Crimson Locks wrote:

What if I didn’t just spend Halloween eating roast beef sandwiches and onion rings?

What if you didn’t actually go Trick or Treating and your already eating everyone’s else candy?

MDFification wrote:

What the fuck did you just fucking say about me, you little bitch? I’ll have you know I graduated top of my class in the Navy Seals, and I’ve been involved in numerous secret raids on Al-Quaeda, and I have over 300 confirmed kills. I am trained in gorilla warfare and I’m the top sniper in the entire US armed forces. You are nothing to me but just another target. I will wipe you the fuck out with precision the likes of which has never been seen before on this Earth, mark my fucking words. You think you can get away with saying that shit to me over the Internet? Think again, fucker. As we speak I am contacting my secret network of spies across the USA and your IP is being traced right now so you better prepare for the storm, maggot. The storm that wipes out the pathetic little thing you call your life. You’re fucking dead, kid. I can be anywhere, anytime, and I can kill you in over seven hundred ways, and that’s just with my bare hands. Not only am I extensively trained in unarmed combat, but I have access to the entire arsenal of the United States Marine Corps and I will use it to its full extent to wipe your miserable ass off the face of the continent, you little shit. If only you could have known what unholy retribution your little “clever” comment was about to bring down upon you, maybe you would have held your fucking tongue. But you couldn’t, you didn’t, and now you’re paying the price, you goddamn idiot. I will shit fury all over you and you will drown in it. You’re fucking dead, kiddo.

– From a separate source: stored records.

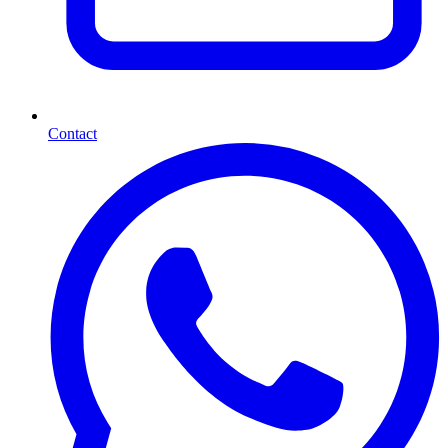
Contact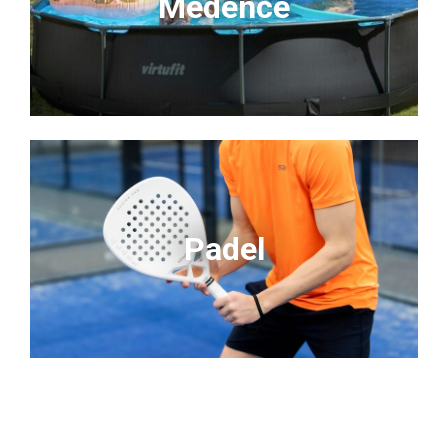
Medence
Padel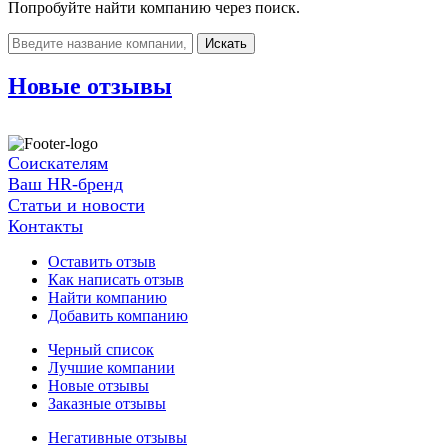
Попробуйте найти компанию через поиск.
Искать
Новые отзывы
Соискателям
Ваш HR-бренд
Статьи и новости
Контакты
Оставить отзыв
Как написать отзыв
Найти компанию
Добавить компанию
Черный список
Лучшие компании
Новые отзывы
Заказные отзывы
Негативные отзывы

What in the Lord’s name did you just say about me, you little atheist? I’ll have you know I graduated top of my class in Ministry school, and I have over 300 confirmed prayers. I am trained in the religion Baptist and I’m the top Priest in the entire Christian religion. You are nothing to me but another non believer. I will teach you the word of God with the largest choir that has ever been seen; mark my works. You think you can get away with not believing in God? Think again, atheist. As we speak I am contacting my secret network of churches and pastors across the USA and you’re going to be forced to believe in God right now, so you better prepare for the faith, sir. The faith that wipes out the pathetic thing you call atheism. You’re Christian now, sir. I can teach you anywhere, anytime, and I can preach in over seven hundred ways, and that’s just off the top of my head. Not only am I extensively trained in preaching from memory, but I have access to the entire mob of the United States Christian Club and I will use it to its full extent to force you into Christianity, you little atheist. If only you could have known what unholy retribution your heresy was about to bring down upon you, maybe you wouldn’t have challenged the word of God. But you couldn’t, you didn’t and now you’re praying the price, you imbecile. I will teach the word of God all over you and you will drown in it. You’re a christian now, kiddo.